Given the input $$e(kT_s) = {0.4, 0.8,1.2, - 0.9}, \quad k = 0,1,2,3$$
and transfer function $$T\left(z^{-1}\right)=\frac {z^{-1}-0.8z^{-2}}{1-1.1z^{-1}+0.3}$$ Find the output $Y(kT_s),\quad k=0,1,2,3$
(I don't know why $0.3$ and $1$ haven't been added).

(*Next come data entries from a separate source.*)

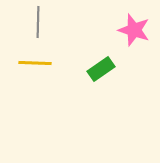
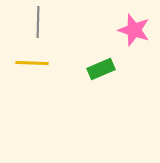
yellow line: moved 3 px left
green rectangle: rotated 12 degrees clockwise
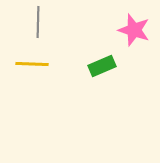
yellow line: moved 1 px down
green rectangle: moved 1 px right, 3 px up
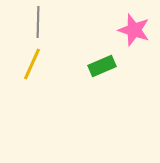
yellow line: rotated 68 degrees counterclockwise
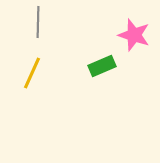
pink star: moved 5 px down
yellow line: moved 9 px down
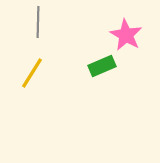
pink star: moved 8 px left; rotated 12 degrees clockwise
yellow line: rotated 8 degrees clockwise
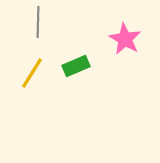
pink star: moved 1 px left, 4 px down
green rectangle: moved 26 px left
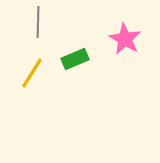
green rectangle: moved 1 px left, 7 px up
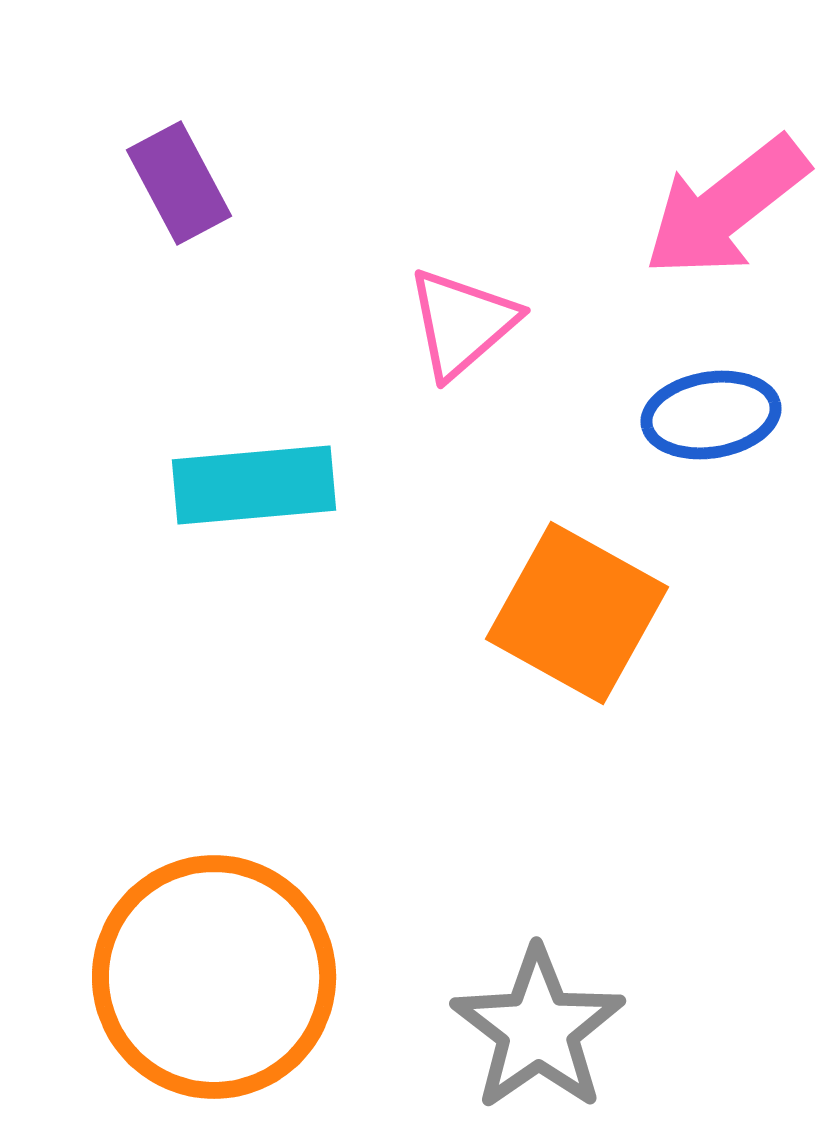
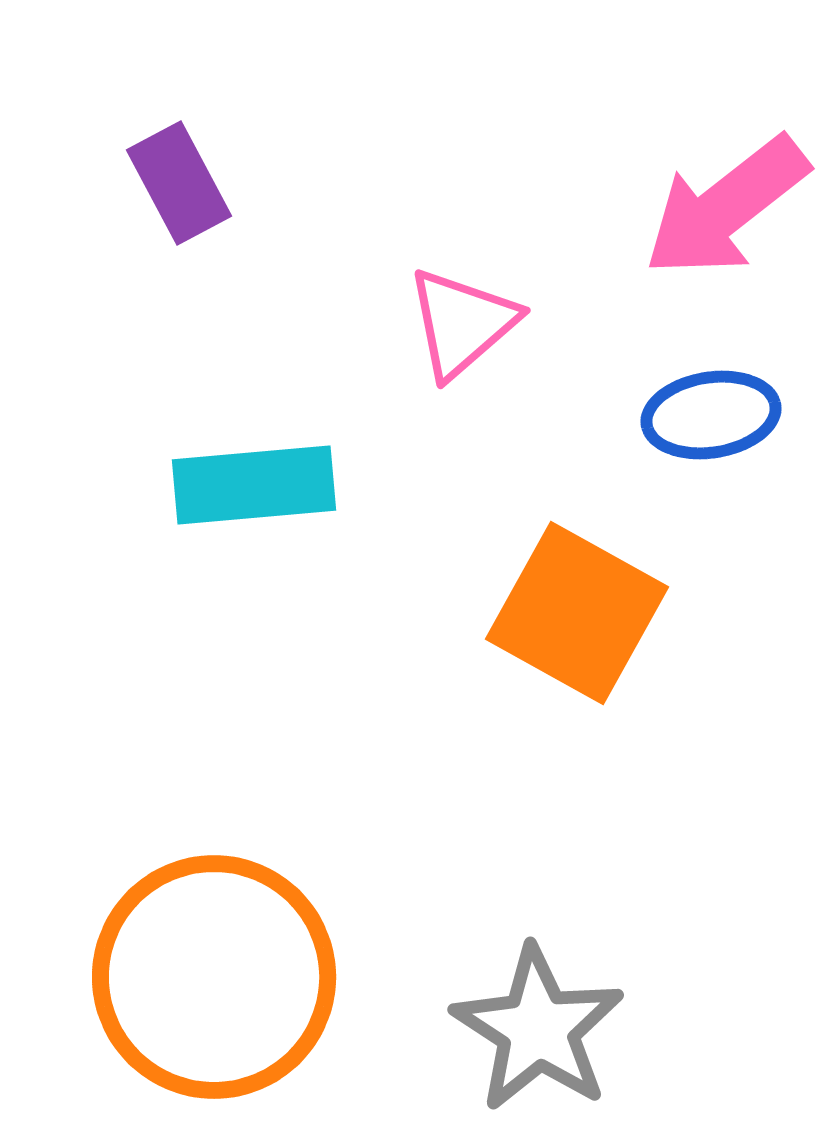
gray star: rotated 4 degrees counterclockwise
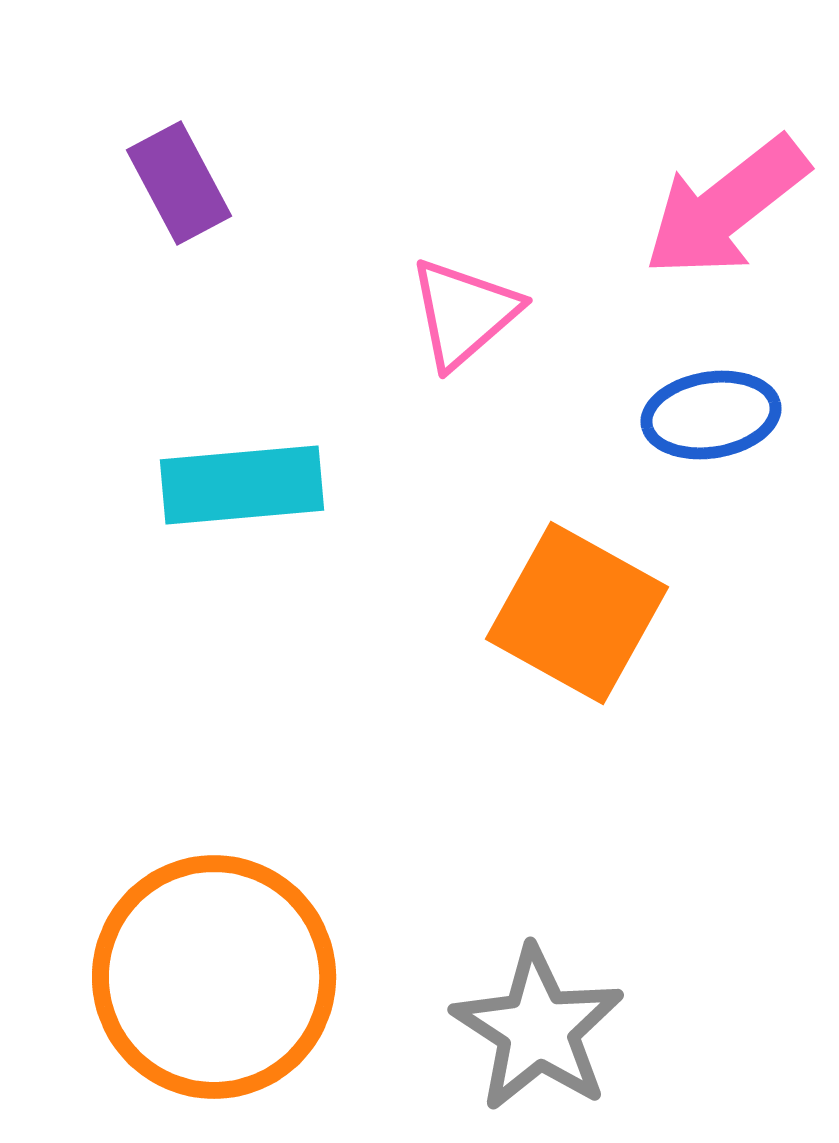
pink triangle: moved 2 px right, 10 px up
cyan rectangle: moved 12 px left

Starting with the inverse transform I found $$T(k)=\frac{1}{1.3}\left(\frac{1.1}{1.3}\right)^{k-1}u(k-1)-\frac{0.8}{1.3}\left(\frac{1.1}{1.3}\right)^{k-2}u(k-2)$$
I'm not sure if that is correct as I'm not so familiar with $\mathcal Z$-transform. Anyway, I don't have a sampling period in $T(k)$. Do I just put a $T_s$ next to $k$? Do I ignore $T_s$ and do the following? $$Y(0)=T(0)E(0)$$
$T(0)=0$ so $Y(0)=0$, but why am I given $0.4$ for $E(0)$? This has to be wrong. $$Y(1)=T(1)E(1)=\frac{1}{1.3}0.8=10.4 $$ etc etc.